WhatsApp’s Cofounder On How It Reached 1.3 Billion Users Without Losing Its Focus

WhatsApp employees at work in the company’s new office on Facebook’s campus. [Photo: Jennifer Leahy, courtesy of WhatsApp]

BY Harry McCracken10 minute read

Three and a half years ago, Facebook announced its plan to acquire messaging phenom WhatsApp for $19 billion—a price tag that was a head-snapper at the time, and remains one today. But it was only in January of this year that the WhatsApp team, which has worked out of a succession of Silicon Valley offices, moved onto the Facebook campus in Menlo Park. It occupies a wing of Building 10, where its new workspace sits behind doors with a sign making a request I can’t remember seeing at any other tech company: “Please keep noise to a minimum.” Once you get inside, the message is reinforced with additional library-esque signage such as “Quiet Zone.”

When I ask WhatsApp CEO Jan Koum about the unexpected emphasis on quietude, he tells me that the company has found that its engineers get their best work done in a distraction-free environment. “We’re not a typical bunch,” explains Koum, who cofounded the company with his friend and fellow Yahoo alum Brian Acton in 2009. “We’re a little bit older and a little bit crankier than probably a typical college graduate. So we’ve always preferred to have a very quiet office environment.”

Jan Koum

WhatsApp’s space was indeed strikingly tranquil on the day I visited. But the company’s belief in the value of concentrated effort runs far deeper than a mere desire to discourage unnecessary chatter. It’s embraced the mantra “Focus is the new ‘F’ word” and emblazoned it on refrigerator-style magnets that employees have stuck on surfaces throughout the office. And a WhatsApp staffer informs me that a colorful mural by Bay Area artist Ian Ross, which looks pleasantly abstract to me, actually has focus as its theme.

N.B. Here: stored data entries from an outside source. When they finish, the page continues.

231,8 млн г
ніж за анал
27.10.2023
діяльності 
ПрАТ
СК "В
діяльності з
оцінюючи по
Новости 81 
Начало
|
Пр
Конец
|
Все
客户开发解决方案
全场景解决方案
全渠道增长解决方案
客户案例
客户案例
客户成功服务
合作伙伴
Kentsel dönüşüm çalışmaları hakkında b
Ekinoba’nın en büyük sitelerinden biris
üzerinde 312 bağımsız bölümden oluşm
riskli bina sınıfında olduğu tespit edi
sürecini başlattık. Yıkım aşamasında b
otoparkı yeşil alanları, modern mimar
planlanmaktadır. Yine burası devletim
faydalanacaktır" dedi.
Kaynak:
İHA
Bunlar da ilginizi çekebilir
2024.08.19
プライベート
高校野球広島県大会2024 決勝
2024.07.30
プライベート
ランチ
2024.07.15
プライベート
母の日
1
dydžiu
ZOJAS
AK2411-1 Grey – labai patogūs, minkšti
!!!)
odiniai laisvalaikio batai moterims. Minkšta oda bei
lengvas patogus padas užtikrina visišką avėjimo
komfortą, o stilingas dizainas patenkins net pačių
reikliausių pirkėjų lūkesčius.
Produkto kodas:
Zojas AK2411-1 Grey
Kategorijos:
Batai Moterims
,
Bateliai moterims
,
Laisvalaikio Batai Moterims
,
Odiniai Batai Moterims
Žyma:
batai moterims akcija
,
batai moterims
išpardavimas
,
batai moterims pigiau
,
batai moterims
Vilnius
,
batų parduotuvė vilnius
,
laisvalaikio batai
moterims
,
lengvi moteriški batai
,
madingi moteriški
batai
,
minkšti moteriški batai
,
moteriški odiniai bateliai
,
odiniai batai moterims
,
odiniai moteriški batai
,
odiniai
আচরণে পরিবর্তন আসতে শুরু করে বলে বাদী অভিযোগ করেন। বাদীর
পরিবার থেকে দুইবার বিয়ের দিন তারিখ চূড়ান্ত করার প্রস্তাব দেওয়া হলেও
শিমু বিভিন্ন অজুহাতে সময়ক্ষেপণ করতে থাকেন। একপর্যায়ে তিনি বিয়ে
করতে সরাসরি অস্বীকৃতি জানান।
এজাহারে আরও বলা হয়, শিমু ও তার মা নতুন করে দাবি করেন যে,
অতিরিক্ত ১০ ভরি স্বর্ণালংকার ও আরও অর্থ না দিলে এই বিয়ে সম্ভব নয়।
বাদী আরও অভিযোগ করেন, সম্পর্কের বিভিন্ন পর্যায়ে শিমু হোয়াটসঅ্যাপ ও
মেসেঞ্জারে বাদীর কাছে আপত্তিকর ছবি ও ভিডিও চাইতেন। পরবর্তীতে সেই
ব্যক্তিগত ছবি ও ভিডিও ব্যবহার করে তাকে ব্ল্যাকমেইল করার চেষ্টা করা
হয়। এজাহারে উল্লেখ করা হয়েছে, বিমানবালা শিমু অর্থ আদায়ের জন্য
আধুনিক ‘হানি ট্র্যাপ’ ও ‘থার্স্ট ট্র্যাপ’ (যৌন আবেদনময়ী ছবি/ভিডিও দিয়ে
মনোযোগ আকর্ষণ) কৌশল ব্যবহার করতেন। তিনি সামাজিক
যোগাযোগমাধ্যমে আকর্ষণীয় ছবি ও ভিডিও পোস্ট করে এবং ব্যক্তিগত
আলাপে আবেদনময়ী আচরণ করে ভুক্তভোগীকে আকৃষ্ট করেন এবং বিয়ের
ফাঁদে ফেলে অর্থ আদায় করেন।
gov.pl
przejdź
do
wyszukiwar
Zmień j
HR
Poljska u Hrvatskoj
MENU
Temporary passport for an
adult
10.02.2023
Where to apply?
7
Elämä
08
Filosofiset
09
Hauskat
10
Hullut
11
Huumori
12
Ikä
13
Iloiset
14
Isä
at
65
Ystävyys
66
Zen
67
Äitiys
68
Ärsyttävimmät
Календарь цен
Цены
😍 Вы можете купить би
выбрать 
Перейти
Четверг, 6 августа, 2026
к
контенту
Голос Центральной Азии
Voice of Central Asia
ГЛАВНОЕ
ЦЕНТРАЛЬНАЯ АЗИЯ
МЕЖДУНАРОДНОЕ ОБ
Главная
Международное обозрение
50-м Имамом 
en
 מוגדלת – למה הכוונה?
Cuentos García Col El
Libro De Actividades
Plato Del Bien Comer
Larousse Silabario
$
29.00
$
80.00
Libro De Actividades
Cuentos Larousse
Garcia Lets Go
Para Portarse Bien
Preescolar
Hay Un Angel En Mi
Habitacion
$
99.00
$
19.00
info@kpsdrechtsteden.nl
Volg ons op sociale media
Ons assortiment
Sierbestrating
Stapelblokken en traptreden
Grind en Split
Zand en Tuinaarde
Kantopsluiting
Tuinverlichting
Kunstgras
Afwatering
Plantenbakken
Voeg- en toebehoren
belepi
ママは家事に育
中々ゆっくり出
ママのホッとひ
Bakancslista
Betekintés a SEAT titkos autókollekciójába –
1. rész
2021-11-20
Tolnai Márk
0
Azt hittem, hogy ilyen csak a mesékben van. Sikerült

Most important, it’s easy to see how WhatsApp’s dedication to focus is expressed in the app itself, which made its name as a free, approachable alternative to paying a wireless carrier for text messages and has added only a handful of new features—such as voice and video calling—since. “The culture of the company comes from the product we’re building,” says Koum, a focused guy himself who only occasionally takes time out of his schedule to talk to members of the media. “We’ve always wanted to build a product that is simple, utilitarian, really efficient, doesn’t use a lot of bandwidth, doesn’t use a lot of battery on your phone.”

By the time Facebook bought WhatsApp, that straightfoward proposition had already allowed the service to rack up more than 450 million monthly active users. Two years later, that figure hit one billion. Today, it’s reached 1.3 billion monthly users, one billion of whom use it every day. They send 55 billion messages, 4.5 billion photos, and one billion videos daily. (Unusually global in its appeal, the app is available in 60 languages and counts India, Brazil, Indonesia, and Mexico among its biggest countries in terms of users; the U.S. is also in the top 10.)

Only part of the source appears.